_Exercise details_.
Scan the records for the string "سرعت", then copy each line that has it.

Dataset entries:
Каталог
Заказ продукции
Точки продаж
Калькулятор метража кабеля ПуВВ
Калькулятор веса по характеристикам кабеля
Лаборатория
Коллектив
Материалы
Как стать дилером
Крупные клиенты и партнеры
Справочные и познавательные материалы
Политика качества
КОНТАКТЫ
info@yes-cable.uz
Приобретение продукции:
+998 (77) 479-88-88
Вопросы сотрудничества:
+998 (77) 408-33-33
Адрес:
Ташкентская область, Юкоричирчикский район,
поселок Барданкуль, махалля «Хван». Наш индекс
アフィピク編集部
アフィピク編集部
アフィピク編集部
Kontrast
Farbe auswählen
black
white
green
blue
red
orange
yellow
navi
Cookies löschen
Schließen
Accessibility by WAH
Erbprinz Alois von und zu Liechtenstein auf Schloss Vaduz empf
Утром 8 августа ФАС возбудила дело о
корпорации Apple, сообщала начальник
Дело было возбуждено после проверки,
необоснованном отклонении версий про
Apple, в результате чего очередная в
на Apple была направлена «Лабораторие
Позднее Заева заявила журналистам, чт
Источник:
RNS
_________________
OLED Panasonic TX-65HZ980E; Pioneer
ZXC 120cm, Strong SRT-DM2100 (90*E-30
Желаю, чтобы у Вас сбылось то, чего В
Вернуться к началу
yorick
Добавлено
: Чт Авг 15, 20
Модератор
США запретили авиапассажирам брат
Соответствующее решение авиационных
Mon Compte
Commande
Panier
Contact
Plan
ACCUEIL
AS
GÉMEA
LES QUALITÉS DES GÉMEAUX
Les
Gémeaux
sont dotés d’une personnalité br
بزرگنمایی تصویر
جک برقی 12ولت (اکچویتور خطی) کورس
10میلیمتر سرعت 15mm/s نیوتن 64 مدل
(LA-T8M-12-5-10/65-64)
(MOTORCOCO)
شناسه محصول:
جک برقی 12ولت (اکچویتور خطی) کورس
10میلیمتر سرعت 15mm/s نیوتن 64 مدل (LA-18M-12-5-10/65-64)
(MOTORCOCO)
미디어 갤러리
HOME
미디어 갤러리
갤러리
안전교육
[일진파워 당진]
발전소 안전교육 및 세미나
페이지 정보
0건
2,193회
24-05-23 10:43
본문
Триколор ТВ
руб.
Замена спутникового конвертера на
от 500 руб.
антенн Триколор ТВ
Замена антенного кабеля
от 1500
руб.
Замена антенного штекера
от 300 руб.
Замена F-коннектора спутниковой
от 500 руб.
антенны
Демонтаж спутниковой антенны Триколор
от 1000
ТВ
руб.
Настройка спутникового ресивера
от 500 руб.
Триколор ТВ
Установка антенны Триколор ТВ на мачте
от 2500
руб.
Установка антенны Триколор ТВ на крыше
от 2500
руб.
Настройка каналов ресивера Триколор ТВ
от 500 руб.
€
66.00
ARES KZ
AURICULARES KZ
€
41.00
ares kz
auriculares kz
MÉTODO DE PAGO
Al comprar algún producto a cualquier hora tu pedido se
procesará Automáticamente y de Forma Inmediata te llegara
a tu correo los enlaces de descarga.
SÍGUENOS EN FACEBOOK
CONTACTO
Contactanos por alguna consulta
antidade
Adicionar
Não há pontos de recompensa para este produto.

_Result_.
10میلیمتر سرعت 15mm/s نیوتن 64 مدل
10میلیمتر سرعت 15mm/s نیوتن 64 مدل (LA-18M-12-5-10/65-64)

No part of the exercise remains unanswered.